Bear's Film Journal

Words and images with a focus on cinema.

La Luna (Bernardo Bertolucci, 1979)

Coming in around the middle of Bertolucci’s career, La Luna feels almost like a caricature of his greatest films. Once again he tries to push the boundaries of taboo and erotica, but unlike Last Tango in Paris, this attempt was not nearly as successful or well received. It just isn’t as whole of a film and as a result it often feels as if some key element is missing. There is so much build-up, but so little payoff, and both the drama and conflict feel contained and exploited. Perhaps in trying to push audiences even further, Bertolucci was forcing too much out of his work, and ended up turning it over on itself, with bland oddness and overlong moments of emptiness. It is frustrating to think that he may have approached this film with less than the best in artistic intentions. However, that does not mean La Luna isn’t delicately polished with lush mise-en-scène, which Bertolucci has always been more than proficient at. Unfortunately, it is just not nearly enough to overcome the tired shock value of the story, or the uninspiring flatness of the main characters, despite their excellent performances.

Sweetly, the film does have an almost epic quality which I was able to, at times, get lost in. This is brought about by the sinuous camera, sexual undercurrents and prominent use of opera, which heighten the experience considerably above simple depravity and exploitation. There are multiple themes laden across La Luna, the most prominent of which being the incestuous relationship between mother and son. As if this wasn’t enough to work with on its own, there is also a bout with heroin addiction and the search for a father figure.
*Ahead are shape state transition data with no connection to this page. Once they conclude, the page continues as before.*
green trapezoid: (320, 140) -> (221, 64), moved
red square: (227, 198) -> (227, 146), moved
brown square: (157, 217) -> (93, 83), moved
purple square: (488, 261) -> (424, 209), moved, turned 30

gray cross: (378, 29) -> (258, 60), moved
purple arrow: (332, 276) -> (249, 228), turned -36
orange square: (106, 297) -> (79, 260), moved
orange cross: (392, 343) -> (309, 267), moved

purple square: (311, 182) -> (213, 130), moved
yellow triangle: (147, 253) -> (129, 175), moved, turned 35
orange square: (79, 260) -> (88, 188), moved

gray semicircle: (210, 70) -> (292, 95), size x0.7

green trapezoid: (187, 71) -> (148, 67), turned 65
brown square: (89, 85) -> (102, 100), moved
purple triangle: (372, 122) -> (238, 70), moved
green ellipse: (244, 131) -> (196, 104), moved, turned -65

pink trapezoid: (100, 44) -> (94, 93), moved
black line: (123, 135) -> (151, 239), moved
It is heavy, no doubt about it, but it does not go far enough into the characters, or even far enough outside of them, to reward so much transgression. Perhaps there was just too much involvement needed that I wasn’t able to find, so I ended up feeling distanced when I should have felt embraced and affected.

Amarcord (Federico Fellini, 1973)

Fellini was a firm believer that all art is inherently autobiographical, and as far as Amarcord goes, it is best to take this literally. Quite possibly his most personal film, which is saying a lot, it revisits and recreates his home town of Rimini in the 1930s, but not without adding a purely fantastical zest to the characters and situations. Fellini’s intimacy shines through brighter than any individual performance or scene, and he is able to analyse both the social and the political together, without pretence or cynicism. At its simplest, Amarcord is a coming-of-age story about a young boy named Titta. At its most complex, it is a uniquely structured tale of a town and its people, told serenely and effortlessly by a director who didn’t have to think to create, but only to feel.

By being at times so shamelessly vulgar and humorous, the film awards itself an ease of watchability which is then rewarded during inspired moments of realisation and beauty. There is so much contrast and variety present that it sends our emotions flying haphazardly from one sequence to the next, and always in a fresh and exuberant manner. Because Amarcord does not follow a consistent protagonist, not even Titta, the town instead becomes the natural subject of our gaze and contemplation, which is an almost jarring sensation, and one which doesn’t tie together fully without later reflection and overview. There are multiple narrators who each work in vastly different ways, working to enlighten us and bring us closer to the world Fellini envisioned. They speak to us, inform us, and let us in on the spectacle, the carnival of life. Amarcord is an enhanced memory of a time and period in Fellini’s life which he remembers with honesty and fanciful splendour. We are just lucky that he is able to communicate his wild imagination so efficiently, and with such tangible rhythm and poignancy.